## Exercise
In the listing below, find every line containing "were" and copy it out.
____ Record extracts
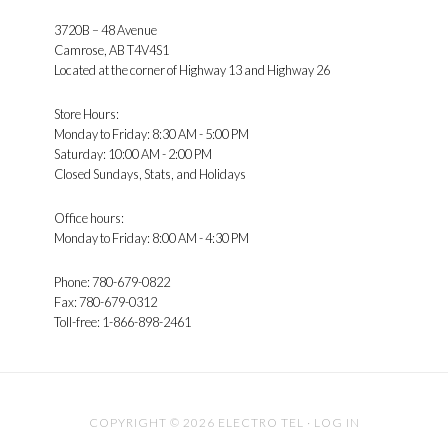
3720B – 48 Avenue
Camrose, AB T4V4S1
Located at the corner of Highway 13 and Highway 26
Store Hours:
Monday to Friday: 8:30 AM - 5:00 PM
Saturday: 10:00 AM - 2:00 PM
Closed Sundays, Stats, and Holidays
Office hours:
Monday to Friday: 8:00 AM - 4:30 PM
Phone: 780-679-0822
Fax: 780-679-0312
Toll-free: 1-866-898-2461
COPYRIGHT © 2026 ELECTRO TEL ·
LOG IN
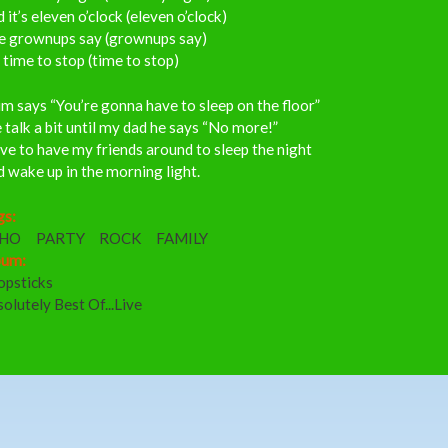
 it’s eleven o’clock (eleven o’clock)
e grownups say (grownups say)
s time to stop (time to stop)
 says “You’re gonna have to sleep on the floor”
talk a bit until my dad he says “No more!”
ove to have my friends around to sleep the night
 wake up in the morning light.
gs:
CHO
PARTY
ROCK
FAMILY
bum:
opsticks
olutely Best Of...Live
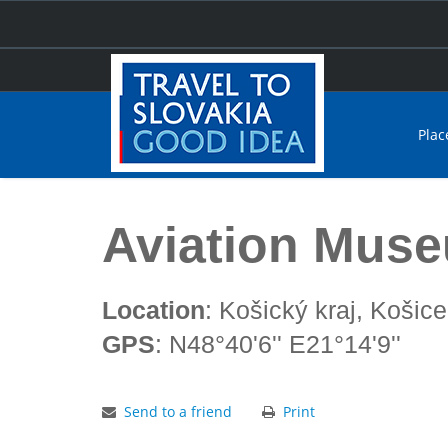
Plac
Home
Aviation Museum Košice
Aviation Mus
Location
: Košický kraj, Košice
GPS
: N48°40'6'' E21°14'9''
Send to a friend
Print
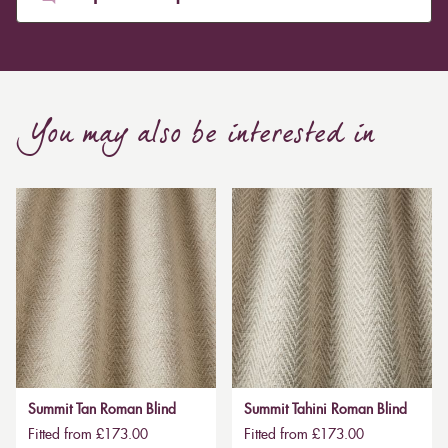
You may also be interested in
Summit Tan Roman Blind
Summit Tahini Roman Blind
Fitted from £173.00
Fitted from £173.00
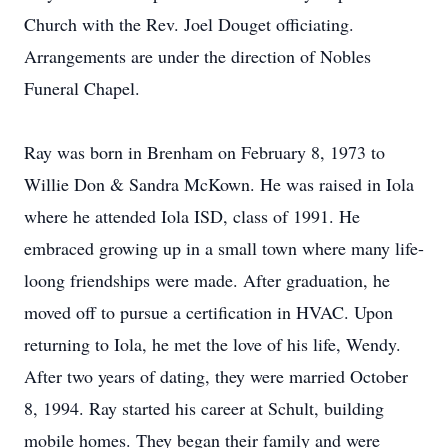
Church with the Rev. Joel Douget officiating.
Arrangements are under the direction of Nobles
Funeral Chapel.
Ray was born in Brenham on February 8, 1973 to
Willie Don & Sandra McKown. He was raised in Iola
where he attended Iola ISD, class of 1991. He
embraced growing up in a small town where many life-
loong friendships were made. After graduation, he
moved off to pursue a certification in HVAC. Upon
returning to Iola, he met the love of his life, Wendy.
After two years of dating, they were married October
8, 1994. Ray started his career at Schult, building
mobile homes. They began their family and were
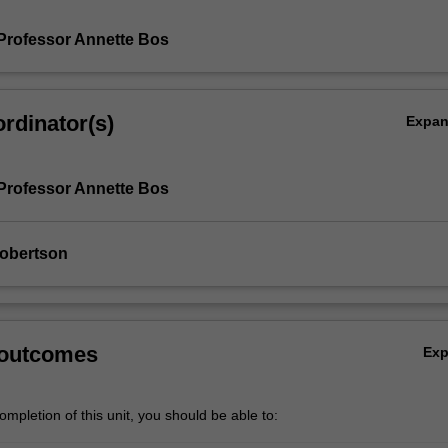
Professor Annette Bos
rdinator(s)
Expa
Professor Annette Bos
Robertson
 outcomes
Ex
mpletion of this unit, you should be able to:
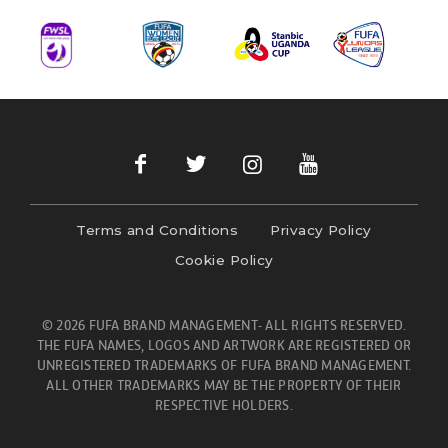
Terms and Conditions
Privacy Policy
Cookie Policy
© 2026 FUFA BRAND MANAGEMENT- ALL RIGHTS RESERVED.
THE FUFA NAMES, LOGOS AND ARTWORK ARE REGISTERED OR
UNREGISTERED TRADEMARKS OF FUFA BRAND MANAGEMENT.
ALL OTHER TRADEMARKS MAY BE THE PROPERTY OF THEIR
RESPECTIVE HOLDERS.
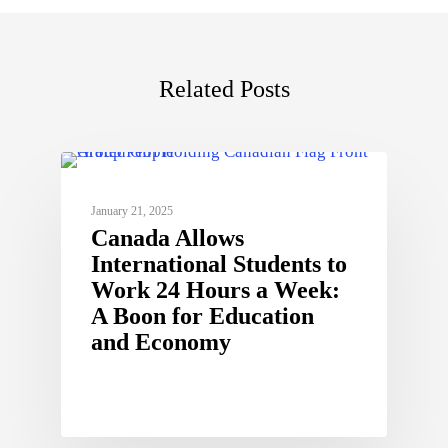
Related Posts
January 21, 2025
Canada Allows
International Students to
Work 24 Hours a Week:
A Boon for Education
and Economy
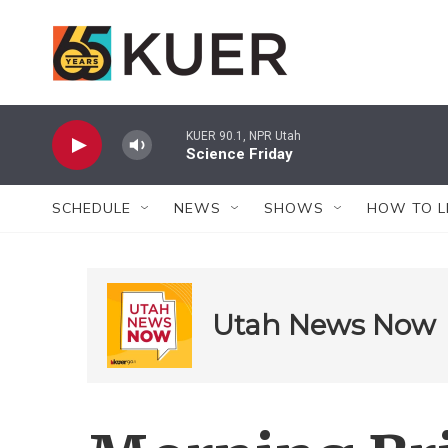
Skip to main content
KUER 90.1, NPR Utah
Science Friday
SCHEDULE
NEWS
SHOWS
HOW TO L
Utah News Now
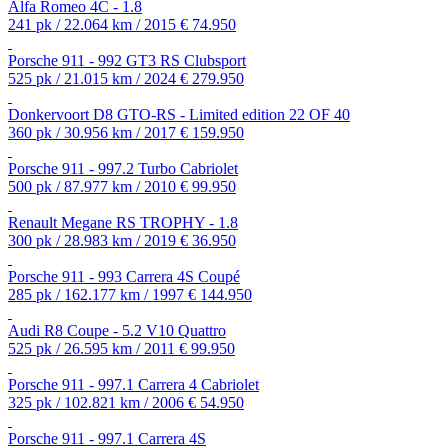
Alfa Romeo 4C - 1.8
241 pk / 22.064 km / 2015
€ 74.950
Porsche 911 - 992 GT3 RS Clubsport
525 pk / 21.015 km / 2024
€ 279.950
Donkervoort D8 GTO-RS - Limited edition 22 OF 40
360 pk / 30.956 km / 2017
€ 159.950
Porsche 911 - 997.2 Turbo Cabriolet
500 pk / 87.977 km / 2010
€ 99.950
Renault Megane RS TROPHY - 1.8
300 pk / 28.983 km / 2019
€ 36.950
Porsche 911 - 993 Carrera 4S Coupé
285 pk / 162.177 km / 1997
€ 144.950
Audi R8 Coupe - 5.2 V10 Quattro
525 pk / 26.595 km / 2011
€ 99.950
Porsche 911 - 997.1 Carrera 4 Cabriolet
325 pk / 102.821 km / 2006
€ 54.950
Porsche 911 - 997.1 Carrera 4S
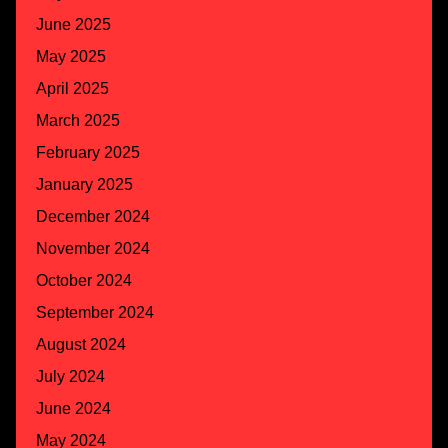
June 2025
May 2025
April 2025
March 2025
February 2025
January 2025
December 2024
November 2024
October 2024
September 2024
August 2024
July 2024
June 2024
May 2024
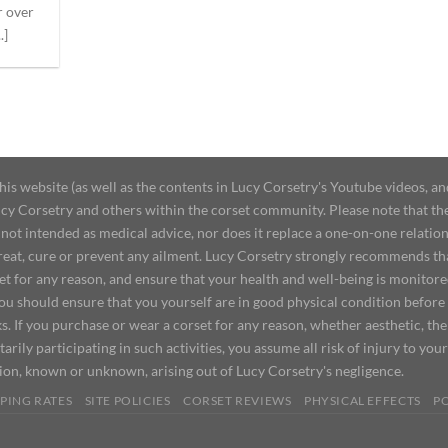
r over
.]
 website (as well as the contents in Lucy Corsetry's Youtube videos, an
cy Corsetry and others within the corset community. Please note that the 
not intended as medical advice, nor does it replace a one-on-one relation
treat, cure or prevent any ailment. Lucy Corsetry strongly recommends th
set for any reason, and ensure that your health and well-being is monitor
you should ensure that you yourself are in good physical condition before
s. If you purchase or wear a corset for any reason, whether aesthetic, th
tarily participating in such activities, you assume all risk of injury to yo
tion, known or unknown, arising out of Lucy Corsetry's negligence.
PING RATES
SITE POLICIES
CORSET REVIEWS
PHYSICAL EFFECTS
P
________
## Solution
loong friendships were made. After graduation, he
After two years of dating, they were married October
mobile homes. They began their family and were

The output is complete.